Trying to go to grips with grammatical features of modern Greek has definitely helped me to think of similar features in ancient Greek non equally things that people larn in grammer tables, as classicists do, but equally parts of the spoken linguistic communication that people would have used mostly without consciously thinking about it at all – even though I can't quite exercise that yet!

As a linguist, I besides find it interesting – and fun – to trace how the language has changed – not just in the pronunciation, or the grammar, but in the history of private words. Plenty of modern Greek words go direct back to classical Greek words, or can easily be seen to be derived from them – due east.k. the word for a city, πόλη (poli), is nevertheless essentially the same equally ancient πόλις (polis), just with a slightly different grammatical class; whereas the other ancient discussion for city, ἄστυ (astu), isn't normally used now, simply is still found in compounds like αστυνομία (astinomi a, "police": the second part is from νόμος, nomos, 'law') or προαστιακός (proastiakosouth, '"suburban") – and this discussion even goes back as far as the (very) ancient Greek I study, dating from hundreds of years earlier even than classical Greek, with wa-tu = wastu beingness the Mycenaean Greek course of the word, whose history tin therefore be traced over three thousand years.
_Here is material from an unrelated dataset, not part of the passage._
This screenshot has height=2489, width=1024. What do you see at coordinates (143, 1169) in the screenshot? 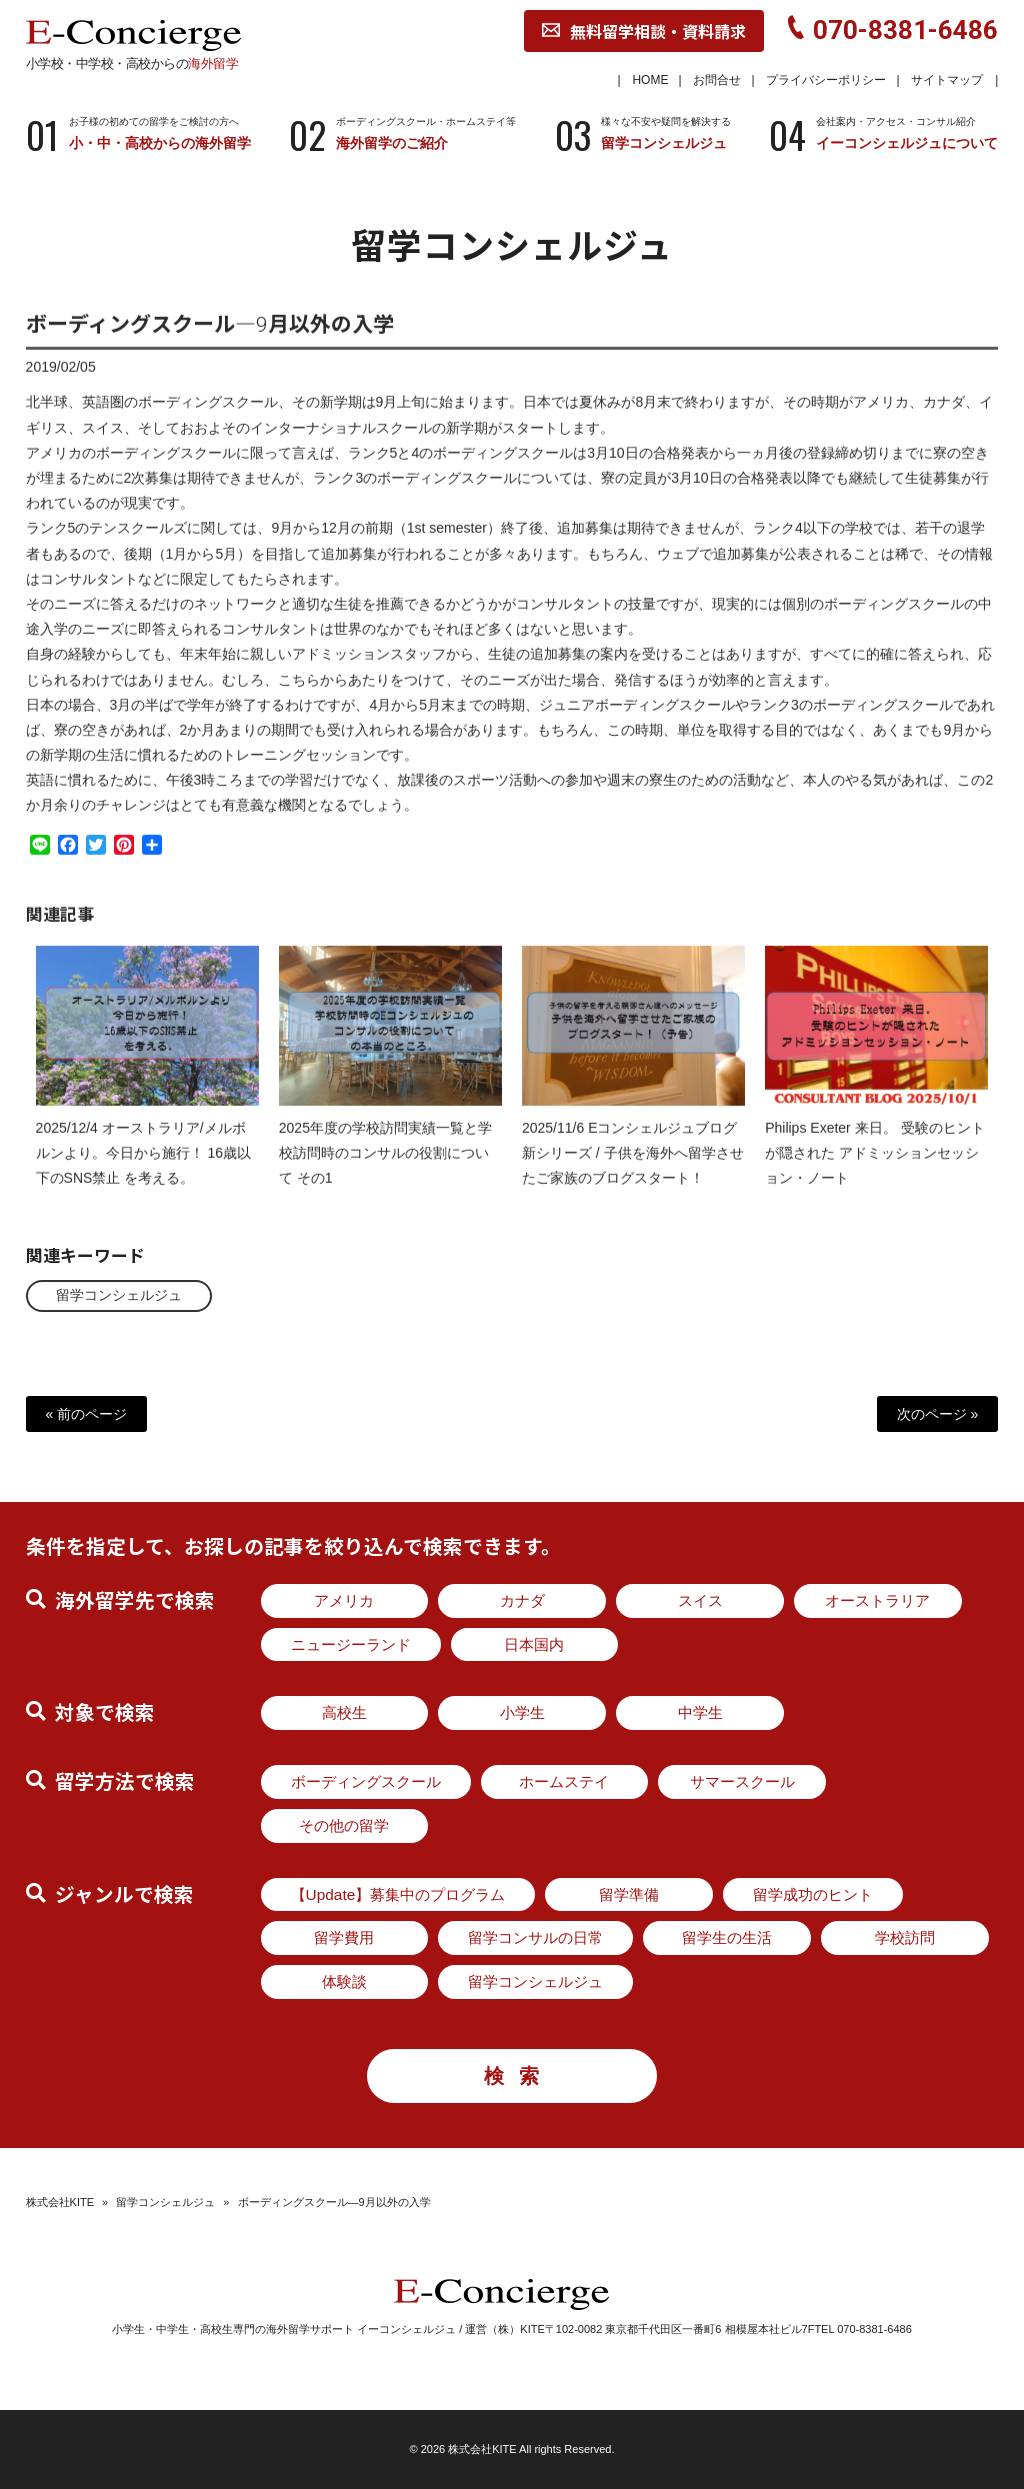 I see `2025/12/4 オーストラリア/メルボルンより。今日から施行！ 16歳以下のSNS禁止 を考える。` at bounding box center [143, 1169].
On the other manus, many words have changed their meaning significantly: Hanink gives the example of αγαθός, agathodue south, which in ancient Greek meant 'expert', merely now ways 'naive' (but as well I never tried to use that one). Many other new words have been borrowed at unlike times from other languages, especially Italian and Turkish due to the occupations of parts of Greece by Venetians and the Ottoman Empire (ane Turkish-derived word I learned in reading a political paper commodity was ρουσφέτι, rousfeti, "a political favour" – in the context of Ottoman court politics, information technology's like shooting fish in a barrel to come across how that one ended up being borrowed, though unfortunate that it's notwithstanding in common use today). Most recently, of course, English has been the source of a lot of borrowed words – I'm particuarly fond of γκουγκλάρω (gouglaro, "I google") and the word my tutor used to describe our task of reading and reporting on a newspaper article, προτζεκτάκι (protzektaki, 'little project' – formed by borrowing the English word and calculation the Greek atomic suffix –aki to information technology. I just call back that'due south very cute, as well as being a squeamish linguistic example of how borrowed words eventually get fully integrated into the borrowing language'south grammar).
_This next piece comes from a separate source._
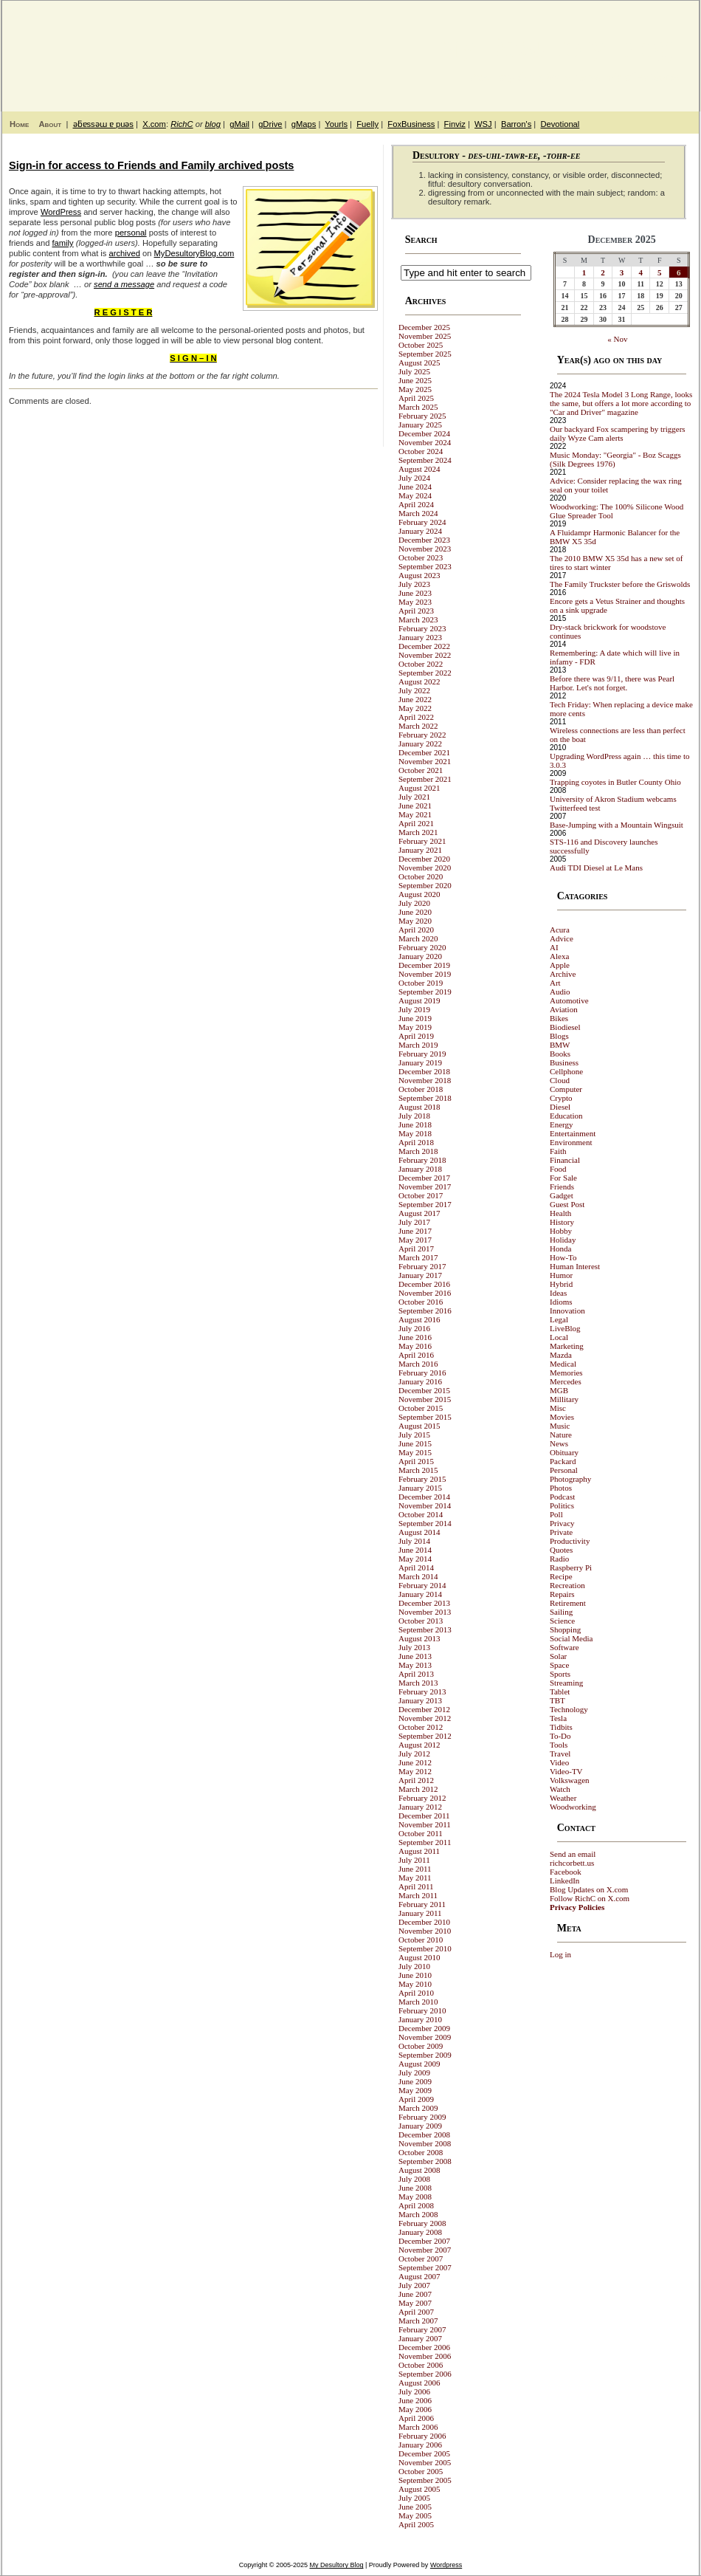  I want to click on Music, so click(560, 1425).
Overall, I'm very glad I went to Athens for some intensive language learning – it definitely paid off, although at present that I'm back in the UK I'k going to accept to keep working on speaking/reading Greek so as not to forget it all (and maybe some 24-hour interval I'll manage to become back to the Athens Center again for the side by side level of their course!). Even if you're not a classicist and only go to Greece for embankment holidays, learning merely a little Greek definitely pays off – people are always pleasantly surprised by visitors who brand the effort to speak in Greek, and I hope I've also given something of a sense of how fascinating a language, with such a long history, it really is.